Last Wednesday, at “Career Night” during the American Society of Human Genetics annual conference in Baltimore, I was stationed one table over from Robert Steiner, MD, from the Marshfield Clinic Research Foundation in Wisconsin. With young scientists circling us like electrons around nuclei, I never got the chance to break away to talk to him. But I did overhear him discussing the Genomic Postmortem Research Project, an effort to sequence the genomes of 300 dead people.

I was fascinated.

Would knowing the information encoded in the DNA of the deceased have changed their health care? I went to the talk on the project the next day to find out about this clever test of the value of genome sequencing.

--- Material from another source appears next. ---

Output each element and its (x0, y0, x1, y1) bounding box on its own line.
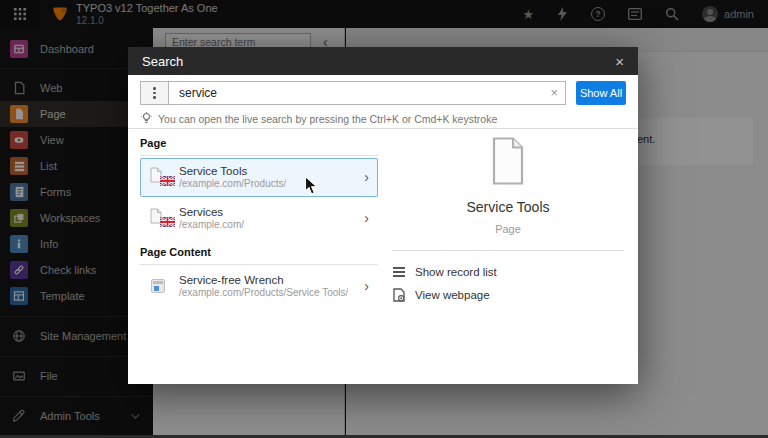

A BRIEF HISTORY OF HUMAN GENOME SEQUENCING

Genomes transcend time. The beauty of seeking clues to health in DNA sequences is that this relatively immutable record is present in nearly every cell of an individual. Two copies of our genomes are nestled into the nuclei of cells of our kidneys and spleens, bone marrow and eyeballs, the same blueprint stamped over and over down the cell lineages at every mitosis, with a few somatic mutations spewed here and there. The genome in the fertilized ovum closely matches that in the cells of the 90-year-old it might someday become, given good genes and a lot of luck. And DNA rests within the bone cells of the skeleton long after death, the mitochondrial satellite source even more resistant to time and trauma.

DNA_sequence“The” human genome was first sequenced in 2001 or 2003, depending upon which draft is cited, and included a compendium of DNA donors from the International Consortium and the lone genome of J. Craig Venter from the Celera Genomics version. The genome sequence of another rock star of science, James Watson, came next. Then came a few “firsts,” such as the genome of a man called simply “YH,” a Han Chinese. Representatives of other population groups followed.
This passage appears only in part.